# Which company makes the longest and baggiest Jackets?



## legallyillegal (Oct 6, 2008)

analog, trew, saga

ask your local park skier


----------



## nickwarrenn (Feb 11, 2011)

legallyillegal said:


> ask your local park skier


hahaha

10char


----------



## KG29 (Jan 20, 2011)

JVee said:


> I'm tall but also prefer a relaxed/ freedom fit. Can't seem to find anything XXL wise that fits my criterion. Anyone have any companies I should research into?

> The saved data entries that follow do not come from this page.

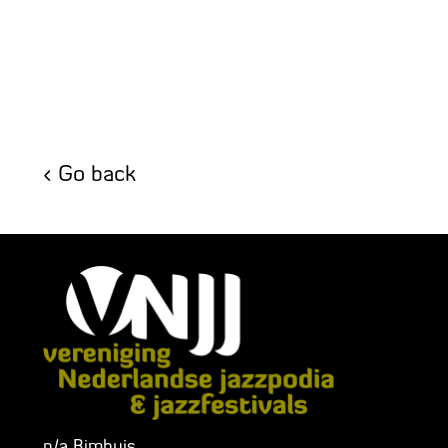
Go back
p/a Bimhuis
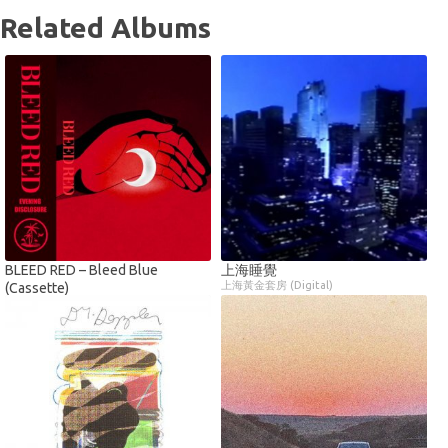
Related Albums
BLEED RED – Bleed Blue
上海睡覺
上海黃金套房 (Digital)
(Cassette)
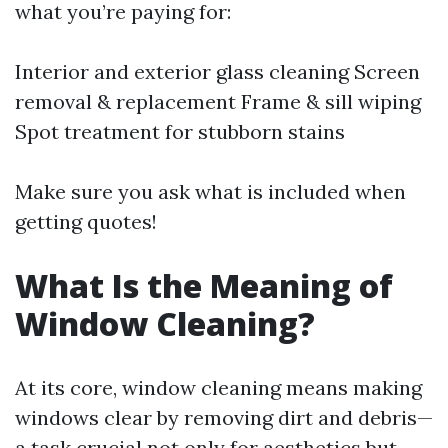
what you’re paying for:
Interior and exterior glass cleaning Screen
removal & replacement Frame & sill wiping
Spot treatment for stubborn stains
Make sure you ask what is included when
getting quotes!
What Is the Meaning of
Window Cleaning?
At its core, window cleaning means making
windows clear by removing dirt and debris—
a task crucial not only for aesthetics but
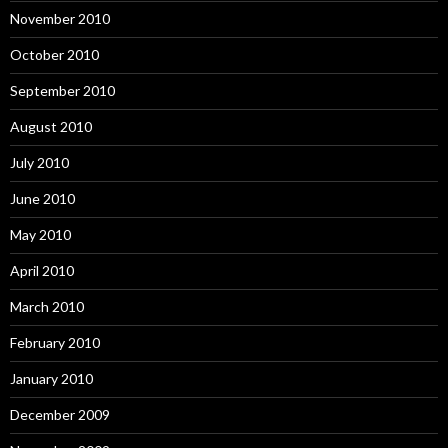
November 2010
October 2010
September 2010
August 2010
July 2010
June 2010
May 2010
April 2010
March 2010
February 2010
January 2010
December 2009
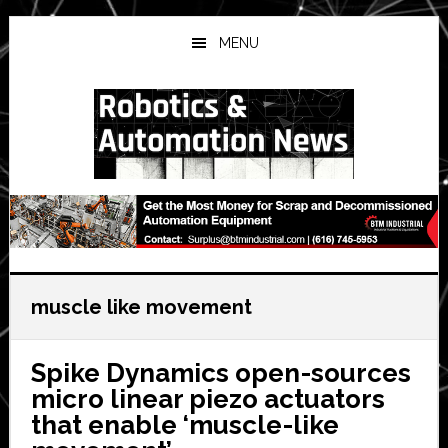
Skip
Skip
Skip
to
to
to
MENU
main
primary
secondary
content
sidebar
sidebar
muscle like movement
Spike Dynamics open-sources
micro linear piezo actuators
that enable ‘muscle-like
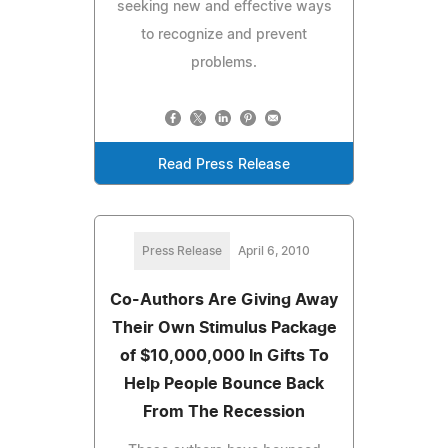
seeking new and effective ways
to recognize and prevent
problems.
Read Press Release
Press Release
April 6, 2010
Co-Authors Are Giving Away
Their Own Stimulus Package
of $10,000,000 In Gifts To
Help People Bounce Back
From The Recession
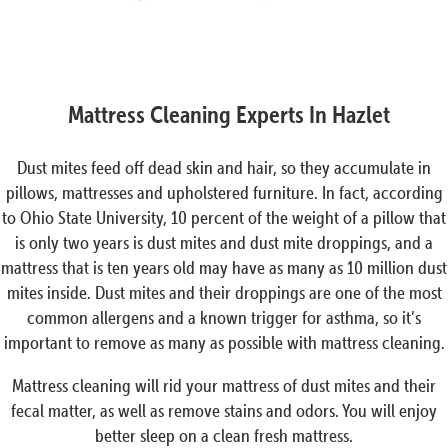
Mattress Cleaning Experts In Hazlet
Dust mites feed off dead skin and hair, so they accumulate in
pillows, mattresses and upholstered furniture. In fact, according
to Ohio State University, 10 percent of the weight of a pillow that
is only two years is dust mites and dust mite droppings, and a
mattress that is ten years old may have as many as 10 million dust
mites inside. Dust mites and their droppings are one of the most
common allergens and a known trigger for asthma, so it’s
important to remove as many as possible with mattress cleaning.
Mattress cleaning will rid your mattress of dust mites and their
fecal matter, as well as remove stains and odors. You will enjoy
better sleep on a clean fresh mattress.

I'm not even sure what brands would

Can you give a list of company's that you've tried


----------



## Argo (Feb 25, 2010)

KG29 said:


> I'm not even sure what brands would
> 
> Can you give a list of company's that you've tried


Pull the company size charts up online and look at actual measurements the fit. North face, Columbia, Oakley, and marmot are the biggest xxl I have found. Their newer designs are all nice. Some companis have xxl that only fit yp to a 44-46" chest, the brands I mentioned go 52-54".


----------



## BurtonAvenger (Aug 14, 2007)

Special Blend and 4 Square and I'm pretty sure you can find L1 stuff that has it as well.


----------



## jyuen (Dec 16, 2007)

technine??


----------



## myschims (Jan 11, 2010)

Saga XXL jackets are huge
sessions, technine, 686, they should all run pretty big from what ive tried


----------



## Redmond513 (Jan 27, 2011)

legallyillegal said:


> analog, trew, saga
> 
> ask your local park skier




hahhahaha.


----------



## 509Trevor (Nov 8, 2010)

SAGA, Nomis, Analog, Sessions, Technine


----------



## Skinny Bam (Sep 7, 2012)

Ive noticed 32 and Volcom jackets are def baggier than a lot of other brands. Usually I need a large for the fit I like but with both these brands a medium is good.


----------



## AAA (Feb 2, 2008)

I suggest looking for Omar the Tent Maker in Lane Bryant.


----------



## Powhound97 (Nov 24, 2012)

AAA said:


> I suggest looking for Omar the Tent Maker in Lane Bryant.


HA! :thumbup:


----------